Structure of Gear Pump
[0052] Next, the gear pump 1 that forms the circulation pump (141)
will be described in detail with reference to FIGS. 3 to 6.
Although, for the convenience of description, the upper side in the
drawings is described as the upper side in the gear pump 1 in FIGS.
3 to 6 and the lower side in the drawings as the lower side in the
gear pump 1, the arrangement directions of the actual gear pump 1
are not limited.
[0053] As shown in FIGS. 3 and 4, the gear pump 1 is formed of a
power unit 2 and a pump unit 3. The power unit 2 is provided with a
motor 5 that is a power source and an output portion 6 that is
linked to the main shaft 5a of the motor 5. The pump unit 3 is
provided with an input portion 7 that corresponds to the output
portion 6, a gear assembly 8 linked to the input portion 7, and a
pump casing 9 with a divided structure in which the input portion 7
and the gear assembly 8 are accommodated.

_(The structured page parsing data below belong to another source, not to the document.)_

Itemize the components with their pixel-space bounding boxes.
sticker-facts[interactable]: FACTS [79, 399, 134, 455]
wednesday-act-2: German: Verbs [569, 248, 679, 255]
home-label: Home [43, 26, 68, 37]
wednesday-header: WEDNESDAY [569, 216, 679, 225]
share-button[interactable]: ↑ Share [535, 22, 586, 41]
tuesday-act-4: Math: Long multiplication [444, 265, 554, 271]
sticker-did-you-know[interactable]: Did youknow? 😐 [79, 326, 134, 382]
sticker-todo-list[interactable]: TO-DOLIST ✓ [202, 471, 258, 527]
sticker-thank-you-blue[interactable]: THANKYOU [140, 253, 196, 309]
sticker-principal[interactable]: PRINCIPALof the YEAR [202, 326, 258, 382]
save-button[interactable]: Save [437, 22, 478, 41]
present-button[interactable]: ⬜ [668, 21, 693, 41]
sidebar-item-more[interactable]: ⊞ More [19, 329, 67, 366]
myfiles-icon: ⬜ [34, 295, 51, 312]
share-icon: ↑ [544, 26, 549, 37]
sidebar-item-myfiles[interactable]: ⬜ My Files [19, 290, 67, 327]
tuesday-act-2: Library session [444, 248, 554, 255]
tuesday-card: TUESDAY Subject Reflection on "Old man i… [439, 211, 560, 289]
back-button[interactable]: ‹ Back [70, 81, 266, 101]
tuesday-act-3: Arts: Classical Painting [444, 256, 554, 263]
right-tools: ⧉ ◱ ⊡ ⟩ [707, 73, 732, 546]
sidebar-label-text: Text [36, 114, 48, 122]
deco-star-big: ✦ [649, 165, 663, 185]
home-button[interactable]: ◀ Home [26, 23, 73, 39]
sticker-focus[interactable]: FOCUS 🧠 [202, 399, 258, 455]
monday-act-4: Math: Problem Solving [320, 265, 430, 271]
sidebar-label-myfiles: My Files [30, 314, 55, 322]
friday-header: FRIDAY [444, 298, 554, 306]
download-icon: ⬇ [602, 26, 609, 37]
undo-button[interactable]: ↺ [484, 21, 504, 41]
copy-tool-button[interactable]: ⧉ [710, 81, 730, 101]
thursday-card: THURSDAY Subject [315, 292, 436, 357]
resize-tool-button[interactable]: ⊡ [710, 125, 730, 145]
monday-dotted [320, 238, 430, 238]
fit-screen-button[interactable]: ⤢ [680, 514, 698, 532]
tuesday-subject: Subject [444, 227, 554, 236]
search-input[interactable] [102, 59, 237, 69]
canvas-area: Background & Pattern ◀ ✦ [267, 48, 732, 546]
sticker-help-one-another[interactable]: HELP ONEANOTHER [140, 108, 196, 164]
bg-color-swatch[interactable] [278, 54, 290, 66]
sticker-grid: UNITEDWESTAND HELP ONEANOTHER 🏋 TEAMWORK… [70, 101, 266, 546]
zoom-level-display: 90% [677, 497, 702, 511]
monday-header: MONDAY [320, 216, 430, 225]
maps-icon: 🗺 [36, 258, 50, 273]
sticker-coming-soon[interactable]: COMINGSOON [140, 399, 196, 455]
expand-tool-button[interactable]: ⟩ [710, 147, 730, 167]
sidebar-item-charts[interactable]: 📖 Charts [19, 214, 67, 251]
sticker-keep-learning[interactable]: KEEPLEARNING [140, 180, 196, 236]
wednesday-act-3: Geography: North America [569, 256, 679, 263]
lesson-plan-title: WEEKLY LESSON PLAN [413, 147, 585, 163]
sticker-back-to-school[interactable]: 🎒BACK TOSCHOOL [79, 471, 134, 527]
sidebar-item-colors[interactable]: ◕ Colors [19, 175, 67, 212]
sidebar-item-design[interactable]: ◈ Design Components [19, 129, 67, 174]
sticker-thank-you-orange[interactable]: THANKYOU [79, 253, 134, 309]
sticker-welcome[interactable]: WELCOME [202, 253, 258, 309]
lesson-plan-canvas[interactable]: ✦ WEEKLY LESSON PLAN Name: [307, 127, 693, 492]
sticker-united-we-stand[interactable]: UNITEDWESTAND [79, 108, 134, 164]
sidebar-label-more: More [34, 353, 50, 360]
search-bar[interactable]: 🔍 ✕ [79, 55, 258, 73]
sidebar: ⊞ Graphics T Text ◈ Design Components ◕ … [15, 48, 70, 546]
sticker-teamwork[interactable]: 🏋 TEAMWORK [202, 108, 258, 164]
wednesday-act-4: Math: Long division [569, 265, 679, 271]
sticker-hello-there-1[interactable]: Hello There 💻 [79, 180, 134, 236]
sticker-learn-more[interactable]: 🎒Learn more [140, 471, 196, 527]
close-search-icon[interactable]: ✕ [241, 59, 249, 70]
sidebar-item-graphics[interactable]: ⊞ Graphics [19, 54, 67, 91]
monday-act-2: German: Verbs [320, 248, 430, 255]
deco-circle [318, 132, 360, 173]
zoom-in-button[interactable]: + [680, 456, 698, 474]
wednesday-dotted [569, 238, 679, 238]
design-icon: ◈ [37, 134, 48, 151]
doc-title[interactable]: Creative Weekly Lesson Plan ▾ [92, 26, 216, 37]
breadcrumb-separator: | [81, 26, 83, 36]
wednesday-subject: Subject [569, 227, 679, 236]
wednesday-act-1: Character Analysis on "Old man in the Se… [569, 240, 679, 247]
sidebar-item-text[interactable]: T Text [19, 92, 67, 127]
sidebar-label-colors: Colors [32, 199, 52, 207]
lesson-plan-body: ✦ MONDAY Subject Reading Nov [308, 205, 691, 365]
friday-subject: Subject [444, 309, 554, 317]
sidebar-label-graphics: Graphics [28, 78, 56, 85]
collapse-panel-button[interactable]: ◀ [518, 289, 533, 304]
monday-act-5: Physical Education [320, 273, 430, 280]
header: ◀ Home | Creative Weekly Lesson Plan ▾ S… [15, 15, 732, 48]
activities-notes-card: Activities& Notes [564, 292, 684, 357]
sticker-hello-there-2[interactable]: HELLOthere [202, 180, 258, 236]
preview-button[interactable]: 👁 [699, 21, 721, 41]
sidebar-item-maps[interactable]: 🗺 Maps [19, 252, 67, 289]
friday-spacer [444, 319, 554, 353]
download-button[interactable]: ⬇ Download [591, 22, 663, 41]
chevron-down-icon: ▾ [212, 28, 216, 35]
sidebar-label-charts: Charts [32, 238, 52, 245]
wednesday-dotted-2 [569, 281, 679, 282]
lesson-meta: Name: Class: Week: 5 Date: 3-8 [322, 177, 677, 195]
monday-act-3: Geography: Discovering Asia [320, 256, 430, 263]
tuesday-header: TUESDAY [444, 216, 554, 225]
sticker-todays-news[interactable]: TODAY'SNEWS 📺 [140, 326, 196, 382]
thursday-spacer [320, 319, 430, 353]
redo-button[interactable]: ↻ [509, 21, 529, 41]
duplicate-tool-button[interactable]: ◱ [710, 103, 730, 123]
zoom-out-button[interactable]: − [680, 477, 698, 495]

Although described in
detail later, the gear assembly 8 is formed of incorporating the
driving gear 12, the driven gear 13, the driving gear shaft 14 and
the driven gear shaft 15 into a bearing frame 11.

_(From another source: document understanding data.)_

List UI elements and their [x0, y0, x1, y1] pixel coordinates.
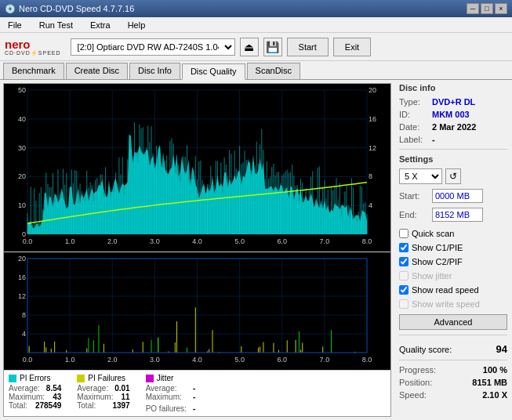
show-write-speed-checkbox[interactable] [399, 299, 409, 309]
legend-area: PI Errors Average: 8.54 Maximum: 43 Tota… [4, 370, 390, 416]
pi-failures-label: PI Failures [88, 374, 125, 382]
pi-failures-avg-value: 0.01 [114, 384, 129, 393]
tab-scan-disc[interactable]: ScanDisc [247, 63, 300, 79]
app-icon: 💿 [5, 4, 16, 14]
show-c2-pif-label: Show C2/PIF [412, 257, 463, 266]
show-c1-pie-checkbox[interactable] [399, 243, 409, 252]
speed-value: 2.10 X [482, 390, 507, 400]
divider1 [399, 149, 507, 150]
lower-chart [4, 252, 390, 370]
pi-errors-max-value: 43 [53, 393, 61, 401]
show-c1-pie-label: Show C1/PIE [412, 243, 463, 252]
date-value: 2 Mar 2022 [432, 122, 476, 132]
minimize-button[interactable]: ─ [467, 3, 479, 14]
po-failures-label: PO failures: [146, 404, 187, 413]
legend-pi-failures: PI Failures Average: 0.01 Maximum: 11 To… [77, 374, 129, 413]
show-write-speed-row: Show write speed [399, 299, 507, 309]
show-jitter-checkbox[interactable] [399, 271, 409, 281]
title-bar: 💿 Nero CD-DVD Speed 4.7.7.16 ─ □ × [0, 0, 512, 17]
tab-benchmark[interactable]: Benchmark [3, 63, 64, 79]
pi-errors-max-label: Maximum: [9, 393, 45, 401]
save-button[interactable]: 💾 [263, 38, 282, 56]
speed-select[interactable]: 5 X [399, 168, 442, 184]
start-button[interactable]: Start [287, 38, 329, 56]
pi-failures-color [77, 375, 85, 382]
disc-info-title: Disc info [399, 83, 507, 92]
show-read-speed-label: Show read speed [412, 285, 479, 295]
end-mb-input[interactable] [432, 208, 483, 222]
divider2 [399, 335, 507, 335]
pi-errors-avg-label: Average: [9, 384, 40, 393]
pi-failures-total-label: Total: [77, 401, 96, 410]
pi-failures-max-label: Maximum: [77, 393, 113, 401]
tab-create-disc[interactable]: Create Disc [66, 63, 128, 79]
exit-button[interactable]: Exit [333, 38, 371, 56]
progress-label: Progress: [399, 365, 436, 375]
position-label: Position: [399, 378, 432, 387]
disc-label-label: Label: [399, 135, 429, 144]
po-failures-value: - [193, 404, 195, 413]
pi-failures-avg-label: Average: [77, 384, 108, 393]
upper-chart [4, 84, 390, 252]
pi-errors-avg-value: 8.54 [46, 384, 61, 393]
end-label: End: [399, 210, 429, 219]
pi-failures-max-value: 11 [122, 393, 130, 401]
show-c1-pie-row: Show C1/PIE [399, 243, 507, 252]
pi-errors-total-value: 278549 [35, 401, 61, 410]
start-label: Start: [399, 191, 429, 201]
jitter-color [146, 375, 154, 382]
close-button[interactable]: × [495, 3, 507, 14]
tab-disc-info[interactable]: Disc Info [129, 63, 180, 79]
show-jitter-label: Show jitter [412, 271, 452, 281]
id-value: MKM 003 [432, 110, 470, 119]
advanced-button[interactable]: Advanced [399, 314, 507, 330]
right-panel: Disc info Type: DVD+R DL ID: MKM 003 Dat… [394, 80, 512, 420]
pi-failures-total-value: 1397 [112, 401, 129, 410]
date-label: Date: [399, 122, 429, 132]
main-content: PI Errors Average: 8.54 Maximum: 43 Tota… [0, 80, 512, 420]
menu-file[interactable]: File [3, 19, 27, 31]
menu-bar: File Run Test Extra Help [0, 17, 512, 33]
jitter-avg-value: - [193, 384, 195, 393]
quick-scan-checkbox[interactable] [399, 229, 409, 238]
jitter-max-value: - [193, 393, 195, 401]
tabs: Benchmark Create Disc Disc Info Disc Qua… [0, 61, 512, 80]
settings-title: Settings [399, 154, 507, 164]
show-read-speed-row: Show read speed [399, 285, 507, 295]
quality-score-label: Quality score: [399, 345, 452, 354]
jitter-max-label: Maximum: [146, 393, 182, 401]
start-mb-input[interactable] [432, 189, 483, 203]
pi-errors-color [9, 375, 16, 382]
menu-help[interactable]: Help [123, 19, 151, 31]
tab-disc-quality[interactable]: Disc Quality [182, 63, 245, 80]
pi-errors-label: PI Errors [20, 374, 50, 382]
quality-score-value: 94 [496, 343, 507, 355]
id-label: ID: [399, 110, 429, 119]
refresh-button[interactable]: ↺ [445, 168, 461, 184]
show-c2-pif-row: Show C2/PIF [399, 257, 507, 266]
show-c2-pif-checkbox[interactable] [399, 257, 409, 266]
progress-value: 100 % [483, 365, 507, 375]
quick-scan-label: Quick scan [412, 229, 454, 238]
disc-label-value: - [432, 135, 435, 144]
maximize-button[interactable]: □ [481, 3, 493, 14]
menu-extra[interactable]: Extra [85, 19, 115, 31]
show-read-speed-checkbox[interactable] [399, 285, 409, 295]
menu-run-test[interactable]: Run Test [34, 19, 78, 31]
divider3 [399, 360, 507, 360]
eject-button[interactable]: ⏏ [240, 38, 259, 56]
chart-area: PI Errors Average: 8.54 Maximum: 43 Tota… [3, 83, 391, 417]
speed-label: Speed: [399, 390, 427, 400]
toolbar: nero CD·DVD⚡SPEED [2:0] Optiarc DVD RW A… [0, 33, 512, 61]
pi-errors-total-label: Total: [9, 401, 27, 410]
show-jitter-row: Show jitter [399, 271, 507, 281]
legend-pi-errors: PI Errors Average: 8.54 Maximum: 43 Tota… [9, 374, 61, 413]
position-value: 8151 MB [472, 378, 507, 387]
quick-scan-row: Quick scan [399, 229, 507, 238]
legend-jitter: Jitter Average: - Maximum: - PO failures… [146, 374, 196, 413]
show-write-speed-label: Show write speed [412, 299, 480, 309]
type-value: DVD+R DL [432, 97, 475, 107]
jitter-label: Jitter [157, 374, 174, 382]
drive-select[interactable]: [2:0] Optiarc DVD RW AD-7240S 1.04 [71, 38, 235, 56]
nero-logo: nero CD·DVD⚡SPEED [5, 38, 61, 56]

[0054] The output portion 6 includes a cap-like output holder 21
linked to the main shaft 5a of the motor 5, and an outer magnet 22
provided on the inner circumferential surface of the output holder
21. Meanwhile, the input portion 7 includes a block-like input
holder 24 fixed to the shaft end portion of the driving gear shaft
14 and an inner magnet 25 mounted so as to be embedded in the input
holder 24. The output portion 6 (outer magnet 22) and the input
portion 7 (inner magnet 25) form a so-called magnetic coupling, and
the magnetic force of the outer magnet 22 that rotates due to the
rotation of the motor 5 is received, and the inner magnet 25
rotates.
[0055] That is, the rotation power of the motor 5 is transmitted to
the driving gear shaft 14 in a non-contact manner via the outer
magnet 22 and the inner magnet 25. The input holder 24 is fixed by
press-fitting or the like to the driving gear shaft 14. The outer
magnet 22 and the inner magnet 25 are formed by a permanent magnet
such as a neodymium magnet.
[0056] The pump casing 9 has, in order from the motor 5 side, an
upper casing 31, an intermediate casing 32, and a lower casing 33,
and these are bonded at the four corners thereof by screwing. The
upper casing 31, the intermediate casing 32, and the lower casing
33 are bonded liquid-tight by an inner and outer double seal
material 34 inserted between the end surfaces of one another. In so
doing, a liquid-tight pump chamber 35 is formed in the pump casing
9.
[0057] An intake port 41 is formed in one side surface of the
intermediate casing 32, and a discharge port 42 is formed in the
other side surface (refer to FIG. 4A). The intake port 41 and the
discharge port 42 are formed in the shape of a coupling that is
able to connect to a tube, and are provided so as to project from
the side surfaces of the intermediate casing 32. Although it goes
without saying, the circulation flow path 132 (tube) is connected
to the intake port 41 and the discharge port 42.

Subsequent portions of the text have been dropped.